Terrebonne Parish Sheriff Jerry Larpenter said Dominique confessed to killing the men, all between the ages of 16 and 46, between 1997 and 2005.

Larpenter says Dominique "stated how, when and where they were killed."

The victims' bodies were found in seven different south Louisiana parishes.

All were found bound and had been killed in similar fashion, leading investigators to suspect the work of a serial killer.

 

20061202: Serial killer suspect arrested LA Houma Serial Killer News

He could be linked to 2 dozen slayings

A statewide investigation into nearly two dozen slayings of men, most around the southeastern Louisiana town of Houma and in neighboring parishes, led police to arrest a suspect Friday who they think is a serial killer, booking him in the deaths of two men from New Orleans.

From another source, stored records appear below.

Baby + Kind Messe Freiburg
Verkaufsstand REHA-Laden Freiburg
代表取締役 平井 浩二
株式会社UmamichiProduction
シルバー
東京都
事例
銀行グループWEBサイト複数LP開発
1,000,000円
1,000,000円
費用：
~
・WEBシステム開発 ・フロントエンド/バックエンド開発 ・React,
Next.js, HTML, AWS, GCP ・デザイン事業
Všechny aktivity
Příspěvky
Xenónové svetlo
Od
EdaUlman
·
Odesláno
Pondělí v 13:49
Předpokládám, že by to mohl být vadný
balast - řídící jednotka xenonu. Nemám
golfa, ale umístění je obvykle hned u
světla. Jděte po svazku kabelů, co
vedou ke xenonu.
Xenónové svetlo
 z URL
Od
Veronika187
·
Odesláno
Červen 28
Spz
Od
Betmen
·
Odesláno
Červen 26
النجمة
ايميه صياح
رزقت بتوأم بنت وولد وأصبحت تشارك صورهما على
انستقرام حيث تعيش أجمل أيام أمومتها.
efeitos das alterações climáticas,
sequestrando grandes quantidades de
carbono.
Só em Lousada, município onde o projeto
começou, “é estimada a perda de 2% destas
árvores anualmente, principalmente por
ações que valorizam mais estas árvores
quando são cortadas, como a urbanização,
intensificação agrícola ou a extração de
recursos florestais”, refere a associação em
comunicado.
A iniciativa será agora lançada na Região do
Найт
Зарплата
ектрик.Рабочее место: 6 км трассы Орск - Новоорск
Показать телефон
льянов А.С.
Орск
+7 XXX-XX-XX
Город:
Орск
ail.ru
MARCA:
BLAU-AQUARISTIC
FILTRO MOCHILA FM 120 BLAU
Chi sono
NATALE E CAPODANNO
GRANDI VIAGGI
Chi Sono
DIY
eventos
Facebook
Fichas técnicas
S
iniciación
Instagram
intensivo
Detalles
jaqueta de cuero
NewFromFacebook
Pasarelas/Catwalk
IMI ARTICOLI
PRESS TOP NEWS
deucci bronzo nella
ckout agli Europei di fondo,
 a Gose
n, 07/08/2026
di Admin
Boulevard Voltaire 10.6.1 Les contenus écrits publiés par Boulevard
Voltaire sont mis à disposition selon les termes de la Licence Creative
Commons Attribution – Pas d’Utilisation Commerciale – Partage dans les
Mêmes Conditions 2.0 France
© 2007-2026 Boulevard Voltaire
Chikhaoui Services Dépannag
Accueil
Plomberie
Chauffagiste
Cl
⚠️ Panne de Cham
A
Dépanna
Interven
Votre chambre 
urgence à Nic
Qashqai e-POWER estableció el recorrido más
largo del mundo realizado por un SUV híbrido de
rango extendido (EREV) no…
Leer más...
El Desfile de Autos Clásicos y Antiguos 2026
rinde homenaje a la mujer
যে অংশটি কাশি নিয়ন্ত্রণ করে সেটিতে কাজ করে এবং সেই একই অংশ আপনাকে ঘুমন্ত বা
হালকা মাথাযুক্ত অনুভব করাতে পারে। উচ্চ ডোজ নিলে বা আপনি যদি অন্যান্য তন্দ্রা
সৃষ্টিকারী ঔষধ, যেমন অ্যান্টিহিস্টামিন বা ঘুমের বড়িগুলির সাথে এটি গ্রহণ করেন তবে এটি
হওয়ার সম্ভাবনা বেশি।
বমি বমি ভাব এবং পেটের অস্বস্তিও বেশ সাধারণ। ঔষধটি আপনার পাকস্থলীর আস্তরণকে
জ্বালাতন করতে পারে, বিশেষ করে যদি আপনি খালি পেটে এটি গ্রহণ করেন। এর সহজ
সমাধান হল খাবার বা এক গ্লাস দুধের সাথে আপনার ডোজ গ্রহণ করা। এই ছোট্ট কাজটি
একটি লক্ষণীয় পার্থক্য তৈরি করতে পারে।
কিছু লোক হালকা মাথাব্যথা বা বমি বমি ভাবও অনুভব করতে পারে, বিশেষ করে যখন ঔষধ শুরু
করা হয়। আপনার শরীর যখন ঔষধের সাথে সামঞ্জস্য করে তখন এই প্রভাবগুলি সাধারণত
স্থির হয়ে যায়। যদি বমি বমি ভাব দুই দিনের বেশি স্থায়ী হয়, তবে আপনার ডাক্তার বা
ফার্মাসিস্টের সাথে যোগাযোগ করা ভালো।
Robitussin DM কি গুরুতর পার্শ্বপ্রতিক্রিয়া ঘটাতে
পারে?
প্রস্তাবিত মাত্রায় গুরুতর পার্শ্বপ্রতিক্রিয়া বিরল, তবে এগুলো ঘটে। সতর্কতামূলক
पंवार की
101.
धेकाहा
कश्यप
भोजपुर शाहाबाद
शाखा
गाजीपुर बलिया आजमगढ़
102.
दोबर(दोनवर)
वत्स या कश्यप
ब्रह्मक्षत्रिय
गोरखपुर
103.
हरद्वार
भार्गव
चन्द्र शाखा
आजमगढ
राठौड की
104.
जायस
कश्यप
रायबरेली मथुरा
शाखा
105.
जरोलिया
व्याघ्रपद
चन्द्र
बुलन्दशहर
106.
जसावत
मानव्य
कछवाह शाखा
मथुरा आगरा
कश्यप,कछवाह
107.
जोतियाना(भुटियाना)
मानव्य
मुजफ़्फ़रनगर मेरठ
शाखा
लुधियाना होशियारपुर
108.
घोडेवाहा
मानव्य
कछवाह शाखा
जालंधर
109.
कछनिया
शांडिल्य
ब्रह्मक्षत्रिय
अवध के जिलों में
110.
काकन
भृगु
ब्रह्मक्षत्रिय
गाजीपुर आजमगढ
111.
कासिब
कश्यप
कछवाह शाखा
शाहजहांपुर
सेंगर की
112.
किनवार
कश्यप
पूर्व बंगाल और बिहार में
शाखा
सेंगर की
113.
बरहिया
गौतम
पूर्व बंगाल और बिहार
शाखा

Houma police arrested Ronald J. Dominique, 42, on Friday at a homeless shelter run by the Police Department and accused him of leaving two dead bodies in Jefferson Parish in the late 1990s.

Dominique was booked with first-degree murder and aggravated rape in the death of Manuel Reed, 20, whose body was found in a garbage bin May 30, 1999, at 2433 Bainbridge St. in Kenner. He was also booked with second-degree murder in the death of Oliver "Boe" LeBanks, 27, found Oct. 5, 1998, in the 6900 block of Stable Drive in Metairie.

Both men were from New Orleans, and they are the only two victims police have officially linked to Dominique, who gave a street address of 2215 Bayou Blue Road, located just outside Houma.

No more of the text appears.